Supplied information: Begin

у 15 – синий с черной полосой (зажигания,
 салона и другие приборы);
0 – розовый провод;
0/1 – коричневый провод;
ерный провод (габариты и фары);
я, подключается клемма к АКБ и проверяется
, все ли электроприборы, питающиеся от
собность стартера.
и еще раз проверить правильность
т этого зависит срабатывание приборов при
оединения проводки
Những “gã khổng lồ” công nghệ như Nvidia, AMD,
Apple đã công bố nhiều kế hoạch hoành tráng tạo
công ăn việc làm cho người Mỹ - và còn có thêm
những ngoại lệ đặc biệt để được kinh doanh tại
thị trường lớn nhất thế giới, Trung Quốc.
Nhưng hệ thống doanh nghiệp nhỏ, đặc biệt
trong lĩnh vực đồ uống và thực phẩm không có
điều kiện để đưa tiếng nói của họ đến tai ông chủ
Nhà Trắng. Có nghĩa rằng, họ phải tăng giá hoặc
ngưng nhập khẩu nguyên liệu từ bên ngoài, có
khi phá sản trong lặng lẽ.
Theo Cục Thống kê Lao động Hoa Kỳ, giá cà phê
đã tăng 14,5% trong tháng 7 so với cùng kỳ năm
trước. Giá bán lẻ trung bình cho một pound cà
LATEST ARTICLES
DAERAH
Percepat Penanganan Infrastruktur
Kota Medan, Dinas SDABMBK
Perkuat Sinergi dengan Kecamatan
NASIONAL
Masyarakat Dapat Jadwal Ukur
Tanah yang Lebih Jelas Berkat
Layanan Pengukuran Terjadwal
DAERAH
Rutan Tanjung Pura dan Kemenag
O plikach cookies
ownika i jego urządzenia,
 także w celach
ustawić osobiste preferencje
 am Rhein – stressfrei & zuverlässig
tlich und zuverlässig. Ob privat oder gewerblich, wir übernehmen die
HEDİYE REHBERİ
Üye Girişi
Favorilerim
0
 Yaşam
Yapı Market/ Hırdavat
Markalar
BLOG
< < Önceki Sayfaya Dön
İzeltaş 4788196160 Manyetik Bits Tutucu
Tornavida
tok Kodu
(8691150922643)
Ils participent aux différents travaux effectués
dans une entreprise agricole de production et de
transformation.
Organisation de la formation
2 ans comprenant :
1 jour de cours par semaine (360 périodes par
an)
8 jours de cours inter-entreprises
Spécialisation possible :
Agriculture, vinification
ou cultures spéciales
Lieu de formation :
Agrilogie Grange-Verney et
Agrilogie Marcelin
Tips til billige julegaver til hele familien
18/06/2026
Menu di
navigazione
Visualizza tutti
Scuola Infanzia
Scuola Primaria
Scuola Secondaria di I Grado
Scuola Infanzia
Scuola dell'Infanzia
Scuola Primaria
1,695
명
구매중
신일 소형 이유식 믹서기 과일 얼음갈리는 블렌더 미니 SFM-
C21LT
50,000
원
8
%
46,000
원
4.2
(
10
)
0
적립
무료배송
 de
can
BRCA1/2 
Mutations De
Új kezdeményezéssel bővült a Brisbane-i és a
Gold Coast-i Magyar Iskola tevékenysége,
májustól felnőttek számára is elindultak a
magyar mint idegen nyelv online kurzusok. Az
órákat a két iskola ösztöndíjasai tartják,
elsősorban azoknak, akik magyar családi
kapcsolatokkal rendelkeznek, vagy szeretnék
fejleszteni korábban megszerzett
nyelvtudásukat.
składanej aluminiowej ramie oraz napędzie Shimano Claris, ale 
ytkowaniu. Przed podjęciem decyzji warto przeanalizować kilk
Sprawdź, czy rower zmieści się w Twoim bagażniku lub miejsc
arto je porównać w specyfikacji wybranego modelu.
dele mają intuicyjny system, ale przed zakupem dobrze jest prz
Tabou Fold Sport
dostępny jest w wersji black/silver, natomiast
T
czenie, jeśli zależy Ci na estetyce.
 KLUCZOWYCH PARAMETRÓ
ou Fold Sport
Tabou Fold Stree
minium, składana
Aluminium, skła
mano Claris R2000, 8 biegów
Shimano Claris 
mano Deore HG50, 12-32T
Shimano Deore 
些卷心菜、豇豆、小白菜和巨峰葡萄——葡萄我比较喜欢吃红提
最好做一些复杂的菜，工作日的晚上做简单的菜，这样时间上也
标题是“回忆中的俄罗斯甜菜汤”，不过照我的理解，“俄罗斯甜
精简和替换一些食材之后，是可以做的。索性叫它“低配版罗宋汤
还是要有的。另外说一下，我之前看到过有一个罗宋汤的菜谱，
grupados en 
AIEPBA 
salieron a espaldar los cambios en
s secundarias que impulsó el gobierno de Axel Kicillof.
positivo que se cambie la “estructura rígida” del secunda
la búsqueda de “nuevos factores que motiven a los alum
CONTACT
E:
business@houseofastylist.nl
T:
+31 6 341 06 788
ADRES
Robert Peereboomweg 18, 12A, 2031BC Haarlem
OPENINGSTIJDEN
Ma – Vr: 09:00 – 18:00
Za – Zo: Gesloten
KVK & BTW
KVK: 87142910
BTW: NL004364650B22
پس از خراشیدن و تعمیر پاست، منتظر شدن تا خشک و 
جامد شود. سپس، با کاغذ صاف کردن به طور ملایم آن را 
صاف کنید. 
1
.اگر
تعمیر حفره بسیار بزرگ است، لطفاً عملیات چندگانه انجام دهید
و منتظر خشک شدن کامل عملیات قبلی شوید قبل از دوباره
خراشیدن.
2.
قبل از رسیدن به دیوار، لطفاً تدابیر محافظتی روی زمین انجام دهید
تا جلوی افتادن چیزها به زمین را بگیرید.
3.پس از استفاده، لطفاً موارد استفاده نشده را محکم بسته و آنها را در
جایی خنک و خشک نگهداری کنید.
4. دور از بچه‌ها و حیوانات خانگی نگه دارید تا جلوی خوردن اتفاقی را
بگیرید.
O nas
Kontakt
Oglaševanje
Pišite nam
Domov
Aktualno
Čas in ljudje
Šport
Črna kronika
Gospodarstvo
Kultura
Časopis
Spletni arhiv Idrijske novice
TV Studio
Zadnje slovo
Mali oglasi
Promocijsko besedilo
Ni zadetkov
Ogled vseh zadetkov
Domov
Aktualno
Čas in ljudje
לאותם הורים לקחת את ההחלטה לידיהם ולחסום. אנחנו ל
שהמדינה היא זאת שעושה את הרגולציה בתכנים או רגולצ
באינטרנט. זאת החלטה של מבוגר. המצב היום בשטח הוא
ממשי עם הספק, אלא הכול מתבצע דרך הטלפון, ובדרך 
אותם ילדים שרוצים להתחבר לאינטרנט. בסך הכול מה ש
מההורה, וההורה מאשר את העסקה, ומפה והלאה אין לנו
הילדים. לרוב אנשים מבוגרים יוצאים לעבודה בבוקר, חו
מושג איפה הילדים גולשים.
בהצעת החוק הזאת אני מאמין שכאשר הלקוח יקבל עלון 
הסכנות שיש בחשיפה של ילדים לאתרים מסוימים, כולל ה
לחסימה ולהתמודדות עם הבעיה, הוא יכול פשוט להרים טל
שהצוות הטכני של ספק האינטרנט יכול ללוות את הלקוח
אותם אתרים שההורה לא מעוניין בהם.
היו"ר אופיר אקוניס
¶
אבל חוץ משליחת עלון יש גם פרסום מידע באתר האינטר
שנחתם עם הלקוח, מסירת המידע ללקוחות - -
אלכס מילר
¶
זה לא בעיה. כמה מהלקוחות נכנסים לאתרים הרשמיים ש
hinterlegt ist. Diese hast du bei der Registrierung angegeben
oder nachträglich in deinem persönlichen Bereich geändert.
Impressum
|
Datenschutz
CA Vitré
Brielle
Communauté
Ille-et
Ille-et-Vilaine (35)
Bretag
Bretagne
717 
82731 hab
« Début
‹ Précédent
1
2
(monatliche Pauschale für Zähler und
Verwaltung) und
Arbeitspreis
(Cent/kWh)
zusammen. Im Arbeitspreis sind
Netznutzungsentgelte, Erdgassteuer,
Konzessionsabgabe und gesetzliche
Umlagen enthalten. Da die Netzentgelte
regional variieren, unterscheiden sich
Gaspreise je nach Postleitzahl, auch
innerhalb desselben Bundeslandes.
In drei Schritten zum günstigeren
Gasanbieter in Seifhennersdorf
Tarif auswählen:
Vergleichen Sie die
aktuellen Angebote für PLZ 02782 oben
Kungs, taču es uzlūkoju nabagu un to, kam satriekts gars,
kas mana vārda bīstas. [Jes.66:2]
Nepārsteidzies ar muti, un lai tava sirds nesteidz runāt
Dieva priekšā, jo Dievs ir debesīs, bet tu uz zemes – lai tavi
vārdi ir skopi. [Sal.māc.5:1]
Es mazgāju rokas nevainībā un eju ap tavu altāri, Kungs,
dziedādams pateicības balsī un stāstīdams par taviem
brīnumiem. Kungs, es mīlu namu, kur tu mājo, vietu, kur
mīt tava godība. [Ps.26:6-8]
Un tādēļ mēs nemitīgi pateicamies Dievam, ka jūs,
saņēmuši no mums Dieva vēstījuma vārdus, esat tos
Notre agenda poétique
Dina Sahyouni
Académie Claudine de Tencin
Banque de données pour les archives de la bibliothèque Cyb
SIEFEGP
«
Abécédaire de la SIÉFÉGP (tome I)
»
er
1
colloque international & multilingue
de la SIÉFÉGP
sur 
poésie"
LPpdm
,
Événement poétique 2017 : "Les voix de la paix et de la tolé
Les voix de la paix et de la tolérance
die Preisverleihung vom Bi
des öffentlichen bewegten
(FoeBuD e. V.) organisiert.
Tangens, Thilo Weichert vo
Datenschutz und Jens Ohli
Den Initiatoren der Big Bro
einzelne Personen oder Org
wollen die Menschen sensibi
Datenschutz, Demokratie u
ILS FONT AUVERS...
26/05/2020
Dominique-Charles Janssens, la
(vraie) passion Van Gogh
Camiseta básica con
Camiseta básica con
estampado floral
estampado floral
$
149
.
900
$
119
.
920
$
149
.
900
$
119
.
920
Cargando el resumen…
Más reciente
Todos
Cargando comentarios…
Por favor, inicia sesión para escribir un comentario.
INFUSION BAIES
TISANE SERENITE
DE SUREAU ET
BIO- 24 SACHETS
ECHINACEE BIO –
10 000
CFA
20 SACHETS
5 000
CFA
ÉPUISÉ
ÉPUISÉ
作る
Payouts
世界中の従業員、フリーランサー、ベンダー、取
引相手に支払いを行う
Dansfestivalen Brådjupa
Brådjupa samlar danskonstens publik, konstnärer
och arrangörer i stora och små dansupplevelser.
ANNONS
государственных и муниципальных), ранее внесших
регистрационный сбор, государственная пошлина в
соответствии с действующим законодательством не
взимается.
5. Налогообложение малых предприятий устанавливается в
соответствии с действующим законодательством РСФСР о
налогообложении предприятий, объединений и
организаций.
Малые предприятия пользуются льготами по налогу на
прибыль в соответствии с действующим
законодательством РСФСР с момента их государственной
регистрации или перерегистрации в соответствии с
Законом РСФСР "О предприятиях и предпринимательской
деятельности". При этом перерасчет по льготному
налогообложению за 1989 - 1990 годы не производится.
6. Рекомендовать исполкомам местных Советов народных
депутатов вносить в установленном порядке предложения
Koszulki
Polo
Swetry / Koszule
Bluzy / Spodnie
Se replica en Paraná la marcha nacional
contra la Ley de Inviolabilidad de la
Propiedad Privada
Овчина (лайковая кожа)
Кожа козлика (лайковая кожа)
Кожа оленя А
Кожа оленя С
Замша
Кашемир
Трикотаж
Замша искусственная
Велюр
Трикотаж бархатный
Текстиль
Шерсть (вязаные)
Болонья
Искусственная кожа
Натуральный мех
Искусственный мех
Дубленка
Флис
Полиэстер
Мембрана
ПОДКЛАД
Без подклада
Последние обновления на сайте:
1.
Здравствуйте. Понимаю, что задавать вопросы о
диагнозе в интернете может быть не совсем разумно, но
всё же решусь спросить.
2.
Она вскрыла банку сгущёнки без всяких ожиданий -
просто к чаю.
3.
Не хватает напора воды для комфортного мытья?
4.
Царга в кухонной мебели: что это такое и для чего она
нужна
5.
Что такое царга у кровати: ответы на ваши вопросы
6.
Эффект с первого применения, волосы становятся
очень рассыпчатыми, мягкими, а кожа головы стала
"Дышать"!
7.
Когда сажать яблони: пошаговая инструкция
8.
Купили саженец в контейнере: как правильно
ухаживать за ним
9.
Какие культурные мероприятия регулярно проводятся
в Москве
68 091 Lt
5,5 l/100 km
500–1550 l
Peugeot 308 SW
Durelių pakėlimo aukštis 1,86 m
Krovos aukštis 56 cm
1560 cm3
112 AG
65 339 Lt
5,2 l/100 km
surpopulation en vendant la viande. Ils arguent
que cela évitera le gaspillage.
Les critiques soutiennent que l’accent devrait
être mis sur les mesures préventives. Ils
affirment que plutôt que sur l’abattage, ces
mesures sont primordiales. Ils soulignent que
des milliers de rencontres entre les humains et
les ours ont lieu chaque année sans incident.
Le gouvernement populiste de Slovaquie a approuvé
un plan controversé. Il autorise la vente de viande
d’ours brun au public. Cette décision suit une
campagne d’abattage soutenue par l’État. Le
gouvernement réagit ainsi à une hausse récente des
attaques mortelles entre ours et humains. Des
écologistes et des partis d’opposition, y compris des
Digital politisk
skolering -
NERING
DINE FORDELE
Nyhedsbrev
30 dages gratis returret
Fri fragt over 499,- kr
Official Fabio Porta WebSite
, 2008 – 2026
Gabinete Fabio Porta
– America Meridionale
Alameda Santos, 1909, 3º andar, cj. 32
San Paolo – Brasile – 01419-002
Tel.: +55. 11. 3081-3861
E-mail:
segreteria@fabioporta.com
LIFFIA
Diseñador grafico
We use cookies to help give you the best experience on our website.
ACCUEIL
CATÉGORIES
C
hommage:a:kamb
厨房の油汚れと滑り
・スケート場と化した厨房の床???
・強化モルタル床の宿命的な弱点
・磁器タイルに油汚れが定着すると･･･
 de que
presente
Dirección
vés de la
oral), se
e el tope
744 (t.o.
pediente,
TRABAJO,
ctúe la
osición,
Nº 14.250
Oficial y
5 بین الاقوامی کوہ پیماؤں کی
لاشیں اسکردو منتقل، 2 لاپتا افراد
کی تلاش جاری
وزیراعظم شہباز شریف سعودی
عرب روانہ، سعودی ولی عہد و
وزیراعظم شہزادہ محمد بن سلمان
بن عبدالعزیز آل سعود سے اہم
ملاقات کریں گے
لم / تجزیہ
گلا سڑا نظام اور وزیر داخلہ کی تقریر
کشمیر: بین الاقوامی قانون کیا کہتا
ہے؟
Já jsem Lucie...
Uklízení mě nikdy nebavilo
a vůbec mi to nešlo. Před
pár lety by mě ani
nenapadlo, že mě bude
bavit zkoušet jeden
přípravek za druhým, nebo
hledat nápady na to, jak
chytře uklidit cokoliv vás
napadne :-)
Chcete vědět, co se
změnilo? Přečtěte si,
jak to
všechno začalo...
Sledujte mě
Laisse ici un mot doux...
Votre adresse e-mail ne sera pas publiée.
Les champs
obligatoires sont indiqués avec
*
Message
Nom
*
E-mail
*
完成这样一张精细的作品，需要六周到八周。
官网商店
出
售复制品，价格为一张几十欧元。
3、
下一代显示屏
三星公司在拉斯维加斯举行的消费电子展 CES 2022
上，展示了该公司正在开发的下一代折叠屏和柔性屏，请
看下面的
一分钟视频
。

Supplied information: End

__Exercise__.
All that belongs in the answer is the lines from the start of the entries above through the line containing "Mutations De", each given exactly.

__Response area__.
у 15 – синий с черной полосой (зажигания,
 салона и другие приборы);
0 – розовый провод;
0/1 – коричневый провод;
ерный провод (габариты и фары);
я, подключается клемма к АКБ и проверяется
, все ли электроприборы, питающиеся от
собность стартера.
и еще раз проверить правильность
т этого зависит срабатывание приборов при
оединения проводки
Những “gã khổng lồ” công nghệ như Nvidia, AMD,
Apple đã công bố nhiều kế hoạch hoành tráng tạo
công ăn việc làm cho người Mỹ - và còn có thêm
những ngoại lệ đặc biệt để được kinh doanh tại
thị trường lớn nhất thế giới, Trung Quốc.
Nhưng hệ thống doanh nghiệp nhỏ, đặc biệt
trong lĩnh vực đồ uống và thực phẩm không có
điều kiện để đưa tiếng nói của họ đến tai ông chủ
Nhà Trắng. Có nghĩa rằng, họ phải tăng giá hoặc
ngưng nhập khẩu nguyên liệu từ bên ngoài, có
khi phá sản trong lặng lẽ.
Theo Cục Thống kê Lao động Hoa Kỳ, giá cà phê
đã tăng 14,5% trong tháng 7 so với cùng kỳ năm
trước. Giá bán lẻ trung bình cho một pound cà
LATEST ARTICLES
DAERAH
Percepat Penanganan Infrastruktur
Kota Medan, Dinas SDABMBK
Perkuat Sinergi dengan Kecamatan
NASIONAL
Masyarakat Dapat Jadwal Ukur
Tanah yang Lebih Jelas Berkat
Layanan Pengukuran Terjadwal
DAERAH
Rutan Tanjung Pura dan Kemenag
O plikach cookies
ownika i jego urządzenia,
 także w celach
ustawić osobiste preferencje
 am Rhein – stressfrei & zuverlässig
tlich und zuverlässig. Ob privat oder gewerblich, wir übernehmen die
HEDİYE REHBERİ
Üye Girişi
Favorilerim
0
 Yaşam
Yapı Market/ Hırdavat
Markalar
BLOG
< < Önceki Sayfaya Dön
İzeltaş 4788196160 Manyetik Bits Tutucu
Tornavida
tok Kodu
(8691150922643)
Ils participent aux différents travaux effectués
dans une entreprise agricole de production et de
transformation.
Organisation de la formation
2 ans comprenant :
1 jour de cours par semaine (360 périodes par
an)
8 jours de cours inter-entreprises
Spécialisation possible :
Agriculture, vinification
ou cultures spéciales
Lieu de formation :
Agrilogie Grange-Verney et
Agrilogie Marcelin
Tips til billige julegaver til hele familien
18/06/2026
Menu di
navigazione
Visualizza tutti
Scuola Infanzia
Scuola Primaria
Scuola Secondaria di I Grado
Scuola Infanzia
Scuola dell'Infanzia
Scuola Primaria
1,695
명
구매중
신일 소형 이유식 믹서기 과일 얼음갈리는 블렌더 미니 SFM-
C21LT
50,000
원
8
%
46,000
원
4.2
(
10
)
0
적립
무료배송
 de
can
BRCA1/2 
Mutations De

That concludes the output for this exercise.